The Capitals brought a streak of 35 straight kills at MCI Center into the game, and have killed 74 of 76 penalties over the past 18 games. Such a sustained stretch of penalty killing excellence is among the best in NHL history. Not only have the Capitals been holding teams without a goal on the power play, but on many nights teams don't even get quality scoring chances against Washington's penalty killers.
"The streak should be even longer if not for a puck bouncing off three skates in Buffalo," Coach Ron Wilson said. "It sort of feeds off itself, and it did two years ago when we led the league and we've got the same numbers now. It doesn't take much to throw you off--one bad game--but we just have to keep doing what we've been doing.

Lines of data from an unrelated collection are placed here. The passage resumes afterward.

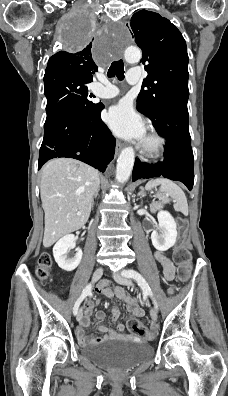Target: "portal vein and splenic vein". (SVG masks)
I'll list each match as a JSON object with an SVG mask.
<instances>
[{
  "instance_id": "obj_1",
  "label": "portal vein and splenic vein",
  "mask_w": 228,
  "mask_h": 396,
  "mask_svg": "<svg viewBox=\"0 0 228 396\" xmlns=\"http://www.w3.org/2000/svg\"><path fill=\"white\" fill-rule=\"evenodd\" d=\"M77 215L80 216V215H81V212H77Z\"/></svg>"
}]
</instances>
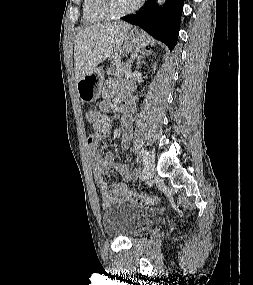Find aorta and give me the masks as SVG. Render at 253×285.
I'll return each instance as SVG.
<instances>
[{"mask_svg":"<svg viewBox=\"0 0 253 285\" xmlns=\"http://www.w3.org/2000/svg\"><path fill=\"white\" fill-rule=\"evenodd\" d=\"M165 2V0H157V4H158V6H161V5H163V3Z\"/></svg>","mask_w":253,"mask_h":285,"instance_id":"1","label":"aorta"}]
</instances>
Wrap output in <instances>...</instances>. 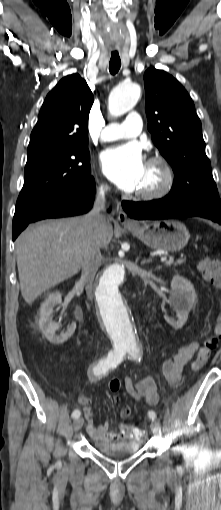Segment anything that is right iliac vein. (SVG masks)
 Returning <instances> with one entry per match:
<instances>
[{
  "label": "right iliac vein",
  "mask_w": 221,
  "mask_h": 510,
  "mask_svg": "<svg viewBox=\"0 0 221 510\" xmlns=\"http://www.w3.org/2000/svg\"><path fill=\"white\" fill-rule=\"evenodd\" d=\"M83 423H84V419L82 417H78L74 420V423H73V426H74V430L75 431H78L81 429V427L83 426Z\"/></svg>",
  "instance_id": "1"
}]
</instances>
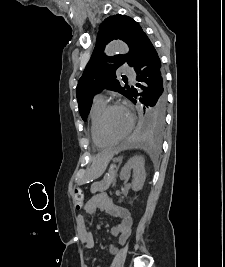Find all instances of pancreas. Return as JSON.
Listing matches in <instances>:
<instances>
[{"label":"pancreas","mask_w":225,"mask_h":267,"mask_svg":"<svg viewBox=\"0 0 225 267\" xmlns=\"http://www.w3.org/2000/svg\"><path fill=\"white\" fill-rule=\"evenodd\" d=\"M116 172L117 169L110 167L103 180H101L100 182H95L91 185V193L95 194L97 192H104L109 189L111 184H115Z\"/></svg>","instance_id":"1"}]
</instances>
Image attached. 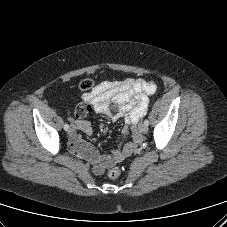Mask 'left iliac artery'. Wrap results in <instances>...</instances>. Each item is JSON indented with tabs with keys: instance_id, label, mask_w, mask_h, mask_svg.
Masks as SVG:
<instances>
[{
	"instance_id": "left-iliac-artery-1",
	"label": "left iliac artery",
	"mask_w": 227,
	"mask_h": 227,
	"mask_svg": "<svg viewBox=\"0 0 227 227\" xmlns=\"http://www.w3.org/2000/svg\"><path fill=\"white\" fill-rule=\"evenodd\" d=\"M144 124H145L146 126H148V125H149V121H148V120H145V121H144Z\"/></svg>"
}]
</instances>
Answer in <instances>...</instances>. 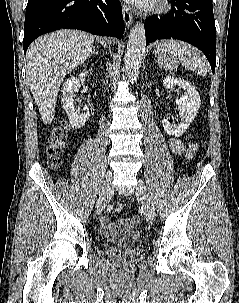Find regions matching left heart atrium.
Listing matches in <instances>:
<instances>
[{
	"mask_svg": "<svg viewBox=\"0 0 239 303\" xmlns=\"http://www.w3.org/2000/svg\"><path fill=\"white\" fill-rule=\"evenodd\" d=\"M137 6H146L148 5L152 0H127Z\"/></svg>",
	"mask_w": 239,
	"mask_h": 303,
	"instance_id": "39dd6f15",
	"label": "left heart atrium"
}]
</instances>
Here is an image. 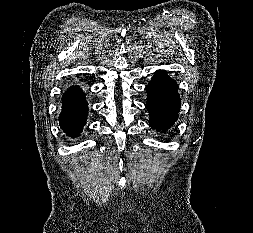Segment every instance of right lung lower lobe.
Instances as JSON below:
<instances>
[{"mask_svg":"<svg viewBox=\"0 0 253 233\" xmlns=\"http://www.w3.org/2000/svg\"><path fill=\"white\" fill-rule=\"evenodd\" d=\"M88 115L87 102L83 91L70 87L62 98V111L59 116L60 126L67 135L75 137L82 131Z\"/></svg>","mask_w":253,"mask_h":233,"instance_id":"1","label":"right lung lower lobe"}]
</instances>
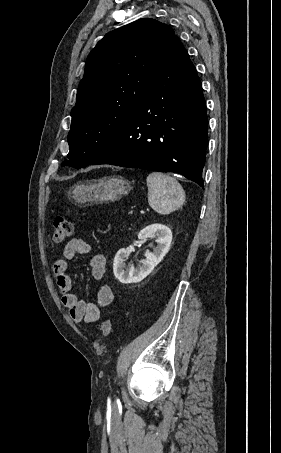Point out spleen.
I'll list each match as a JSON object with an SVG mask.
<instances>
[{
    "instance_id": "obj_1",
    "label": "spleen",
    "mask_w": 281,
    "mask_h": 453,
    "mask_svg": "<svg viewBox=\"0 0 281 453\" xmlns=\"http://www.w3.org/2000/svg\"><path fill=\"white\" fill-rule=\"evenodd\" d=\"M148 202L156 212L169 214L180 208L185 202L181 196L182 188L176 178L164 172H150L147 176Z\"/></svg>"
}]
</instances>
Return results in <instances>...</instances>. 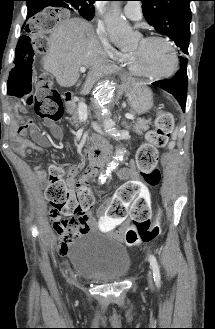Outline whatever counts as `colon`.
Masks as SVG:
<instances>
[{"label": "colon", "mask_w": 215, "mask_h": 329, "mask_svg": "<svg viewBox=\"0 0 215 329\" xmlns=\"http://www.w3.org/2000/svg\"><path fill=\"white\" fill-rule=\"evenodd\" d=\"M63 21H70V14L52 10L48 14H32V19H28V25H24L25 37L17 38L18 55L13 56V61H7L10 73H21L12 74V81H9V86L5 88L13 109L18 107L17 103H28L33 106L40 118L51 121L60 119L61 98L59 92L51 87L52 76L34 74L33 63L45 48L43 38H52L55 26H63ZM31 81H35L34 89ZM173 127V114L168 110H160L155 128L146 134V143L141 145L137 152L138 169L145 183L152 188L158 187L161 180L157 167L158 149L167 144ZM49 181L46 197L51 204V210L60 216L58 223L53 226L61 233L86 217L94 203V196L85 181L71 185L59 164L50 167ZM148 201L150 203V199ZM157 211L162 213L164 208L159 206ZM150 219L132 218V225L125 230L126 238L142 242L157 238L161 233V225L157 223L151 226ZM155 219L165 221L166 216L156 214Z\"/></svg>", "instance_id": "5ec220e1"}]
</instances>
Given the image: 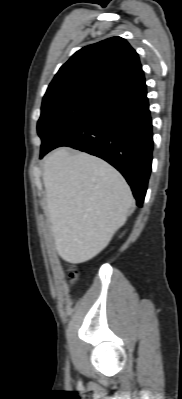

"Last year there were too many games where we gave up more than one power-play goal in a game. The year before I think we gave up 39 goals on other teams' power plays and there was only one game where we gave up more than two. There might have only been four or five games where we allowed two. If we can do something like that, it's unbelievable. That will help you win a lot of games."
The most recent contest with Boston was typical of Washington's play during this stretch. The Bruins enjoyed more power plays than the Capitals and had three early man-advantages, but never got close. Shots were limited to the perimeter, the goalie saw every shot and rebounds were quickly swept away. This season the Capitals have faced 100 power plays but have had just 79 opportunities playing with the extra man.
The Capitals allowed two or more power-play goals in a game in three of the first four games this season, but not since. Last season, when they failed to reach the playoffs, they allowed two or more power goals in 12 of 82 games. The season before, when they reached the Stanley Cup finals for the first time in franchise history, they allowed two or more power-play goals in just five games. The power play was first overall in the NHL that season, setting an NHL record. The Capitals are the league's top penalty-killing team this decade.
Winger Joe Sacco returned from a bruised leg after missing two games. Defenseman Brendan Witt missed Wednesday's practice with a muscle strain but played last night. Defenseman Joe Reekie (bruised foot) and winger Chris Simon (strained neck) were out with injuries.